Nevertheless, their review yielded some surprising results. They found that the effects of antihypertensive medications depended on diabetic patients’ systolic blood pressure — the top number on a person’s blood pressure reading — prior to treatment. Patients with a systolic blood pressure higher than 140 mm Hg before starting treatment experienced a lower risk of death, stroke, heart attack, and heart failure when they underwent intensive blood pressure treatment.
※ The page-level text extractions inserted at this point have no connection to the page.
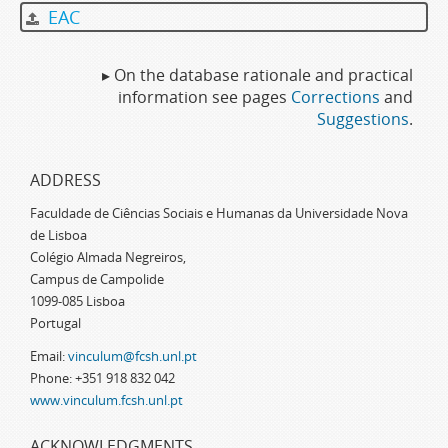
EAC
▸ On the database rationale and practical
information see pages
Corrections
and
Suggestions
.
ADDRESS
Faculdade de Ciências Sociais e Humanas da Universidade Nova
de Lisboa
Colégio Almada Negreiros,
Campus de Campolide
1099-085 Lisboa
Portugal
Email:
vinculum@fcsh.unl.pt
Phone: +351 918 832 042
www.vinculum.fcsh.unl.pt
ACKNOWLEDGMENTS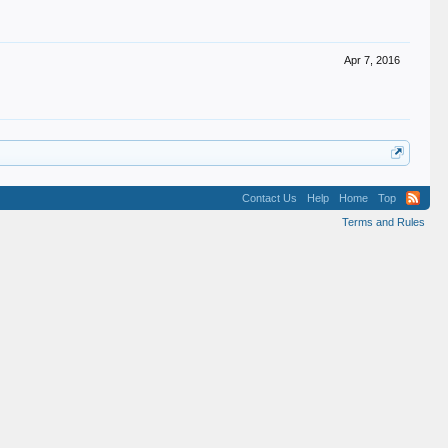
Apr 7, 2016
Contact Us
Help
Home
Top
Terms and Rules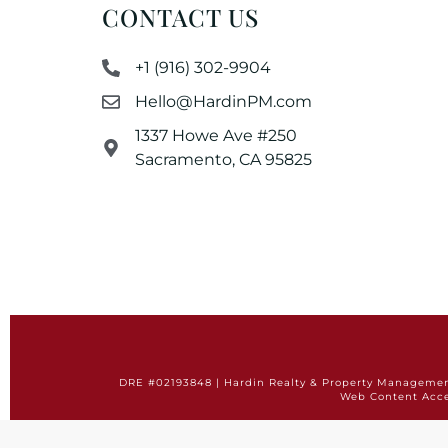
CONTACT US
+1 (916) 302-9904
Hello@HardinPM.com
1337 Howe Ave #250
Sacramento, CA 95825
DRE #02193848 | Hardin Realty & Property Management 
Web Content Acce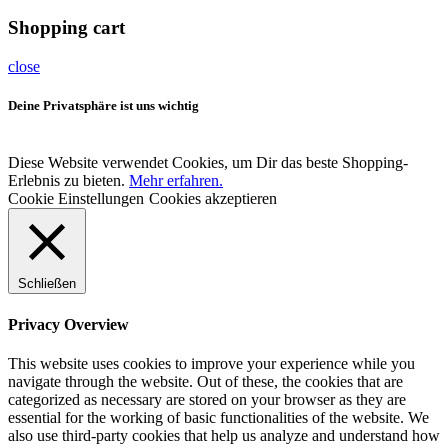
Shopping cart
close
Deine Privatsphäre ist uns wichtig
Diese Website verwendet Cookies, um Dir das beste Shopping-
Erlebnis zu bieten.
Mehr erfahren.
Cookie Einstellungen
Cookies akzeptieren
Schließen
Privacy Overview
This website uses cookies to improve your experience while you
navigate through the website. Out of these, the cookies that are
categorized as necessary are stored on your browser as they are
essential for the working of basic functionalities of the website. We
also use third-party cookies that help us analyze and understand how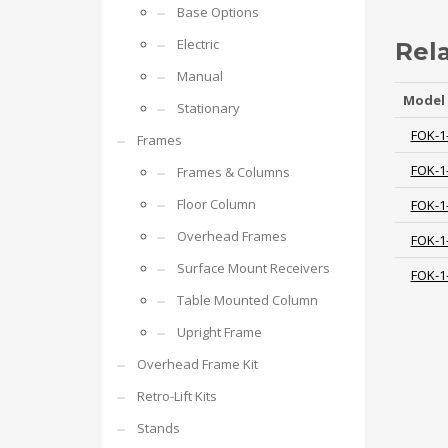
Base Options
Electric
Rel
Manual
Model
Stationary
FOK-1
Frames
FOK-1
Frames & Columns
Floor Column
FOK-1
Overhead Frames
FOK-1
Surface Mount Receivers
FOK-1
Table Mounted Column
Upright Frame
Overhead Frame Kit
Retro-Lift Kits
Stands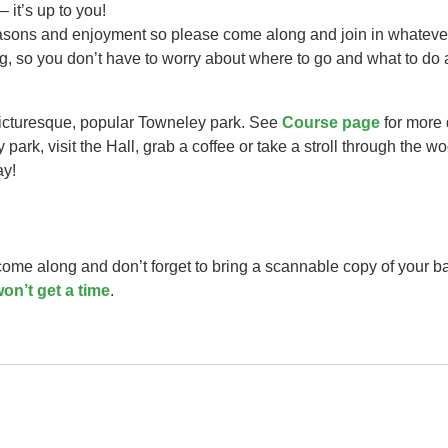
– it’s up to you!
easons and enjoyment so please come along and join in whateve
ng, so you don’t have to worry about where to go and what to do 
picturesque, popular Towneley park. See
Course page
for more 
park, visit the Hall, grab a coffee or take a stroll through the w
ay!
 come along and don’t forget to bring a scannable copy of your b
on’t get a time
.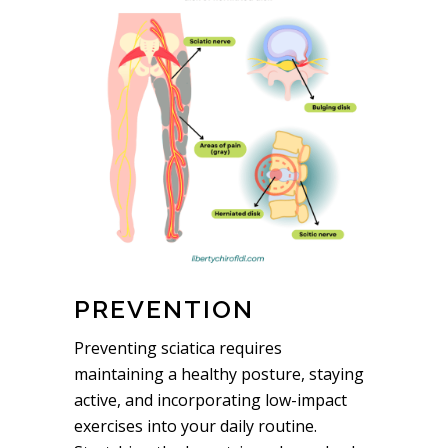
PREVENTION
Preventing sciatica requires
maintaining a healthy posture, staying
active, and incorporating low-impact
exercises into your daily routine.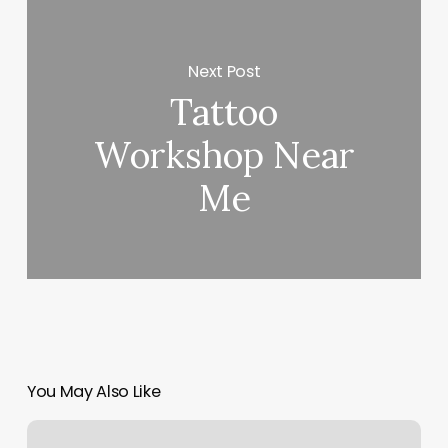
Next Post
Tattoo
Workshop Near
Me
You May Also Like
Free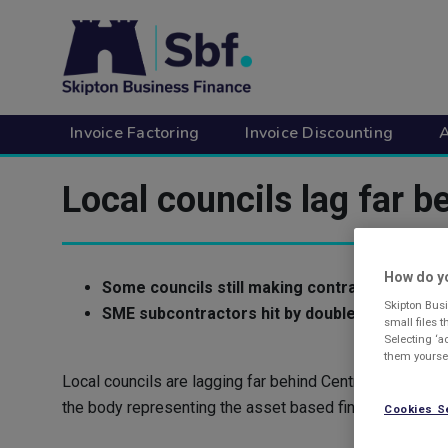
Skip
to
main
content
Invoice Factoring
Invoice Discounting
A
Local councils lag far 
How do yo
Some councils still making contractors wait 
Skipton Busi
SME subcontractors hit by double wait for p
small files 
Selecting ‘a
them yoursel
Local councils are lagging far behind Central Governm
the body representing the asset based finance industry 
Cookies S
These benefits didn’t apply to those whose systolic blood pressure was under 140 mm Hg at the time treatment began; instead, antihypertensive medications increased their risk of cardiovascular death by 15 percent.

Regardless, Mattias Brunstron, main author of the article, said in a statement that it’s still important “to remember that blood pressure lowering treatment is crucial for the majority of people with diabetes whose blood pressure measures above 140.”

Researchers warn that the results are almost exclusively based on data collected from patients with type 2 diabetes who underwent previous antihypertensive treatment, so the findings may not apply to those with type 1 diabetes.

The findings contradict a recent review that suggested treating people with a systolic blood pressure less than 140 mm Hg is associated with health benefits, including a reduced risk of stroke and albuminuria — a condition in which there is too much of the protein albumin in a person’s urine. With such conflicting results, it’s probably best doctors use caution.

“In practice, it is important to remember that undertreatment of high blood pressure is a bigger problem than overtreatment,” Brunstrom emphasized. That said, the researchers also suggested that blood pressure treatment goals in diabetics should be less aggressive than in the general population, since many otherwise healthy people can handle it.